“What a great boost!We completed our simulation in just one-third of the originally planned time.”
– Mirco Magnini, associate professor at the University of Nottingham, shares his experience with blastAMR, an NHR4CES tool that accelerates OpenFOAM simulations.
NHR4CES tool makes simulations three times faster
Mirco Mangini specializes in numerical simulation and modeling of multiphase flows, heat transfer, boiling, microscale flows. While working on a 3D simulation of nucleate boiling of water in the microlayer regime, he saw a promising LinkedIn post regarding AMR in OpenFOAM by Holger Marschall, PI of our SDL Energy Conversion. They had a private Zoom call and Holger pointed Mirco and his team in the direction of blastAMR and its GitHub release page (online since October 10, 2023, constantly being developed further). blastAMR is an NHR4CES library that accelerates OpenFOAM simulations and is useful for CFD engineers using OpenFOAM for their physics simulations. The library for Load-balanced AdaptiveMesh Refinement in OpenFOAM was developed by Mohammed Elwardi Fadeli from our SDL Energy Conversion.

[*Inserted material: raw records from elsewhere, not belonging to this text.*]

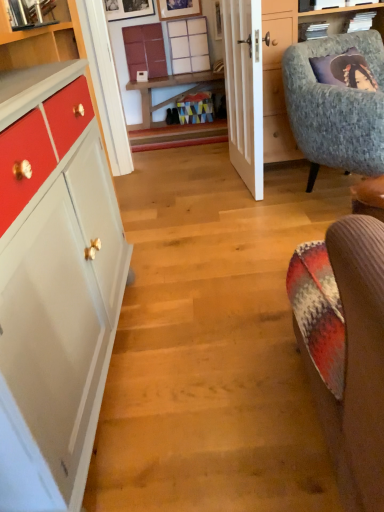 Question: Which is correct: matte wood cabinet at upper center is inside matte wood counter top at upper left, or outside of it?

Choices:
 (A) inside
 (B) outside

Answer: (B)

Question: Is matte wood cabinet at upper center in front of or behind matte wood counter top at upper left in the image?

Choices:
 (A) behind
 (B) front

Answer: (A)

Question: Which is farther from the textured gray armchair at upper right?

Choices:
 (A) wooden table at center
 (B) matte wood cabinet at upper center
 (C) wooden picture frame at upper center, which is the first picture frame in left-to-right order
 (D) white grid shelf at upper center
 (E) matte wooden picture frame at upper center, the second picture frame positioned from the left

Answer: (C)

Question: Which of these objects is positioned closest to the white wooden door at center?

Choices:
 (A) textured gray armchair at upper right
 (B) matte wooden picture frame at upper center, which ranks as the first picture frame in right-to-left order
 (C) wooden picture frame at upper center, which is the first picture frame in left-to-right order
 (D) white grid shelf at upper center
 (E) wooden table at center

Answer: (A) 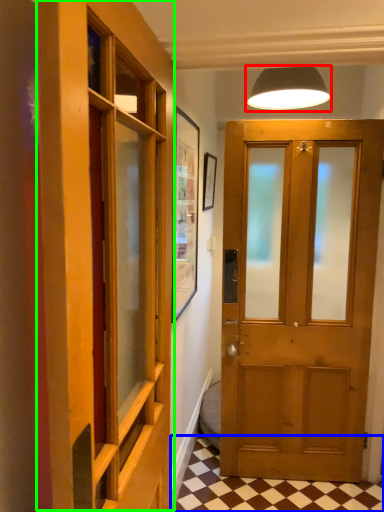 Question: Considering the real-world distances, which object is farthest from lamp (highlighted by a red box)? tile (highlighted by a blue box) or elevator (highlighted by a green box)?

Choices:
 (A) tile
 (B) elevator

Answer: (A) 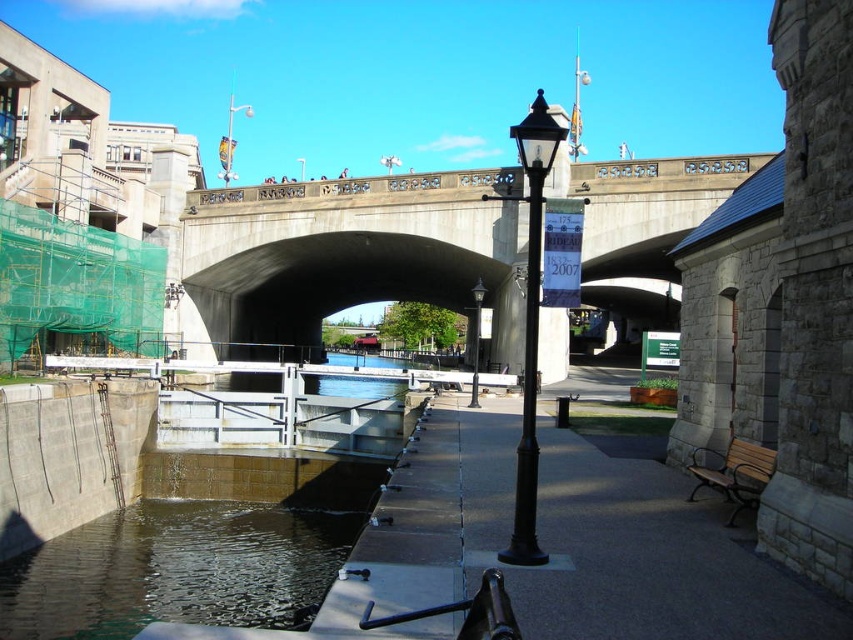 Can you confirm if smooth concrete pavement at center is wider than black metal lamp post at center?

Indeed, smooth concrete pavement at center has a greater width compared to black metal lamp post at center.

Can you confirm if smooth concrete pavement at center is positioned to the left of black metal lamp post at center?

Correct, you'll find smooth concrete pavement at center to the left of black metal lamp post at center.

I want to click on smooth concrete pavement at center, so click(x=648, y=561).

Does point (537, 260) come farther from viewer compared to point (474, 337)?

No.

Does black metal streetlight at center come behind black metal lamp post at center?

No.

Where is `black metal streetlight at center`? The width and height of the screenshot is (853, 640). black metal streetlight at center is located at coordinates (531, 323).

Locate an element on the screen. This screenshot has height=640, width=853. black metal streetlight at center is located at coordinates (531, 323).

Between smooth concrete pavement at center and black metal pole at center, which one appears on the right side from the viewer's perspective?

Positioned to the right is black metal pole at center.

Describe the element at coordinates (648, 561) in the screenshot. I see `smooth concrete pavement at center` at that location.

At what (x,y) coordinates should I click in order to perform the action: click on smooth concrete pavement at center. Please return your answer as a coordinate pair (x, y). Image resolution: width=853 pixels, height=640 pixels. Looking at the image, I should click on (648, 561).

Mirco saw the potential in this tool to speed up his science, and the results speak for themselves. The library enables faster OpenFOAM simulations on generic grid types. In general, blastAMR manages to run simulations in at least 60 % of the original simulation time – or as in Mirco’s case: around 33 % of the original simulation time!
Less simulation time means less energy used and less cost to run simulations: You can run more simulations with the same budget. Since access to HPC is limited to a given number of CPU hours per period, faster running time is nowadays key in CFD. Besides the faster running time, the possibility to extend AMR to two-dimensional and axisymmetric simulations – both not supported in the official OpenFOAM release – is a great benefit.

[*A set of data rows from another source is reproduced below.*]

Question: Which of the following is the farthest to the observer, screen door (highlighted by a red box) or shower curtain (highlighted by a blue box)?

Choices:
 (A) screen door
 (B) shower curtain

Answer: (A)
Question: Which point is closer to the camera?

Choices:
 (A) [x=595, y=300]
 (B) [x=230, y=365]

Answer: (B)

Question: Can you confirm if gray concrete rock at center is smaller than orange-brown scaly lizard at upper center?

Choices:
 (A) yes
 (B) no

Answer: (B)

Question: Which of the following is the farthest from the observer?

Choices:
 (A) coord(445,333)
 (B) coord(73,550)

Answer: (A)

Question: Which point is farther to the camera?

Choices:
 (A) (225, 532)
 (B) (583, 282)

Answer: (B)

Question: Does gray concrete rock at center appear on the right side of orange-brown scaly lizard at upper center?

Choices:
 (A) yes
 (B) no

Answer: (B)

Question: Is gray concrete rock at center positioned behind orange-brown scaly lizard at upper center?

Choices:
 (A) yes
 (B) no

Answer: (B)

“I would recommend blastAMR to all CFD practitioners, be them from academia or industry, who need to increase the speed of their simulations”, says Mirco, who is glad that he got in contact with our SDL Energy Conversion. “OpenFOAM users are of course facilitated by having prior experience in OpenFOAM, but also users of other CFD software in the long term may benefit from moving to an opensource package such as OpenFOAM and then use blastAMR to speed up their simulations.“
Mirco also found handling it user-friendly and is very satisfied: “The Github repository is exemplary, and it was very easy to adapt the case files to my own solver and simulation setup.”

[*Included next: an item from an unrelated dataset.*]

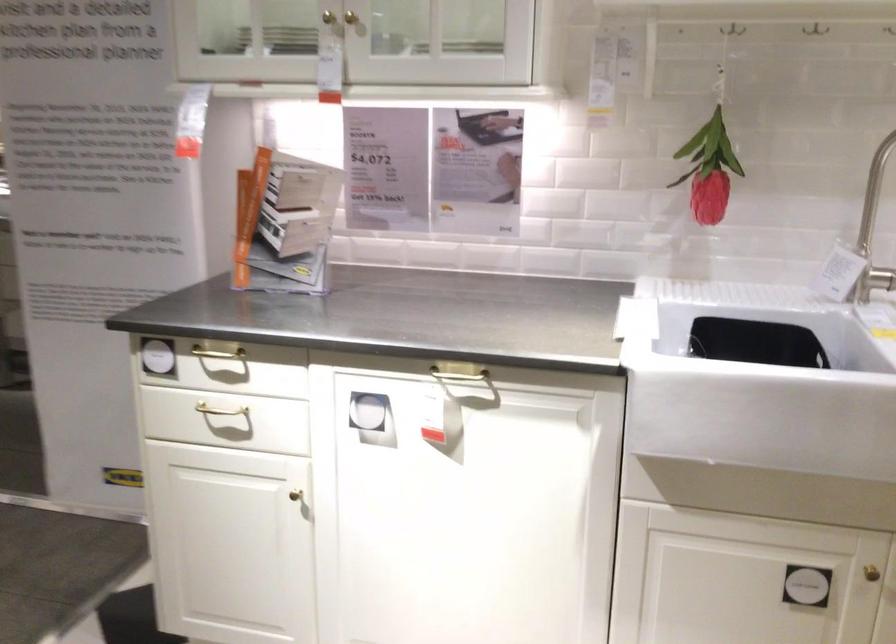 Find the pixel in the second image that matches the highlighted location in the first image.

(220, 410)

One of NHR4CES’ key skills is to support scientists in making their simulations more efficient. Personal contact with our Simulations and Data Labs (SDL) and Cross-Sectional Groups (CSG), as well as NHR4CES-developed research tools, guarantee this support – confirms Mirco Magnini, associate professor at the University of Nottingham.
The simulation
Mirco’s simulation shows the growth of a steam bubble within a pool of liquid where the bottom surface is heated up above 100 °C. The simulation is used to study the physics of bubble growth and, most importantly, the heat transfer that this provides between fluid and hot surface. Boiling is a very efficient cooling technique and used in many technologies, from nuclear power to thermal control of electronic devices. High-fidelity simulations can effectively complement experiment insights and give a key contribution to reveal the physics of boiling. This simulation was one of the last tasks of the 3-year project BONSAI.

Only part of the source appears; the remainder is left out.